In 2025, the luxury market is no longer ruled by the usual giants. Louis Vuitton and Gucci saw their combined search share fall, while smaller maisons—Bulgari, Givenchy, and Montblanc—gained ground. South African consumers are exploring more brands, choosing with curiosity and discernment rather than defaulting to familiar names. This is according to The State of Luxury Report 2025 by Luxity, which highlights trends observed in the market.

Luxury shoppers are not only looking towards well-known brands like Gucci. Source: Luxity.
Rolex watches in South Africa are now reselling for an average of 126.5% of their retail price, making them one of the country’s most reliable alternative assets and the standout insight from The State of the Luxury Market in Africa 2025. In a landscape shaped by caution, rising costs, and shifting priorities, luxury buyers are turning to items that hold—or grow—their value.
A market that has stabilised, not slowed
While traditional luxury retail plateaued with a marginal -1% change year-on-year, the pre-owned luxury market surged.
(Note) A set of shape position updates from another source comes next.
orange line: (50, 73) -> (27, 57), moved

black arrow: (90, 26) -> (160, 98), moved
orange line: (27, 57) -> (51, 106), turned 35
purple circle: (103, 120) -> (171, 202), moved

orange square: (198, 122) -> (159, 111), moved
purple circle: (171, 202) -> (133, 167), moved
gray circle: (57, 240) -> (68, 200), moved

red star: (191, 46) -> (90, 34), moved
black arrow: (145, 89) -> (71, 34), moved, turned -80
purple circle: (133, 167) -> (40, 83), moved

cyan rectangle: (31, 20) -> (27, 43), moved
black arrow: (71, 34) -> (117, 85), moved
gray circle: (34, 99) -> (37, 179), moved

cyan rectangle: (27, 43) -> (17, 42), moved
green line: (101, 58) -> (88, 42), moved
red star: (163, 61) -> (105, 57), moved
Luxity reported a 27.86% increase from 2024 to 2025, extending its overall growth to more than 594.15% since 2019. This signals a consumer base that isn’t spending less but is spending strategically.
The rise of the rational collector
Consumers are behaving less like impulse shoppers and more like asset managers. Hard-luxury categories—such as watches and fine jewellery—performed exceptionally well, with Cartier, Hermès, and Bulgari reinforcing their reputation as stable long-term stores of value. Rolex’s record resale performance represents the peak of this trend.
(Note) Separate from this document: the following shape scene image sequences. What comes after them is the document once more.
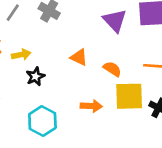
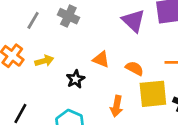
black star: (35, 76) -> (76, 79), moved
orange arrow: (91, 106) -> (117, 106), turned 102

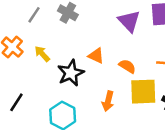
yellow arrow: (44, 61) -> (42, 54), turned -120
black star: (76, 79) -> (71, 73), size x1.5

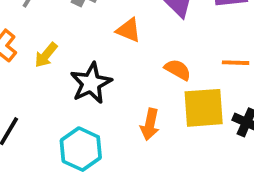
yellow arrow: (42, 54) -> (46, 55), turned -96
orange triangle: (96, 56) -> (129, 30), moved

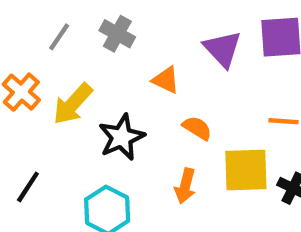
yellow arrow: (46, 55) -> (73, 104), size x1.5
orange semicircle: (178, 70) -> (197, 128), moved

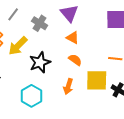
gray cross: (117, 34) -> (40, 23), moved
purple triangle: (223, 49) -> (69, 13), moved
orange triangle: (166, 80) -> (73, 38), moved

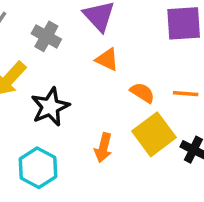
orange semicircle: (75, 60) -> (142, 93), moved
yellow square: (97, 80) -> (154, 134), turned -35

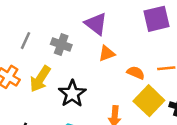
orange triangle: (107, 59) -> (107, 53), turned -36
Bags and jewellery lead the category shift
Search interest reveals a decisive move toward investment-grade categories. Jewellery recorded a massive 43.8% jump, while bags rose 14.6%, underscoring the appeal of timeless, tradeable items. In contrast, more transient purchases like shoes and wallets lost momentum as buyers sought durability rather than seasonality.
Who holds their value?
Cartier topped the 2025 value-retention rankings at 72.6%, followed by Hermès at 67.8%. Chanel, Bulgari, and Louis Vuitton formed a stable cluster just above 64%, reflecting strong long-term confidence in heritage maisons. Meanwhile, hype-driven brands saw corrections, with Marc Jacobs, Bottega Veneta, and Alexander McQueen experiencing the steepest declines.
Popularity doesn’t equal investment
A key takeaway from the report is that visibility is not a predictor of value. The correlation between search popularity and resale performance remained weak. Brands that dominate conversation—like Prada or Burberry—do not necessarily deliver the strongest investment returns, while under-discussed labels such as Bulgari and Montblanc outperform quietly.
Chanel vs Gold: A surprising comparison
One of the report’s most compelling analyses compares the Chanel Medium Classic Flap to gold. While gold offers liquidity, the Chanel icon delivers both financial resilience and everyday utility. With retail prices rising in step-like increments and resale closely following, many South Africans are choosing the handbag over the bullion.
The outlook: Smarter, sharper, more informed
The 2025 findings point to a luxury market that is not shrinking but evolving. South Africans are prioritising craftsmanship, scarcity, and long-term value over rapid-turnover trends. The future of luxury in the country will be defined by smart upgrading—where consumers buy fewer, better, and more enduring pieces.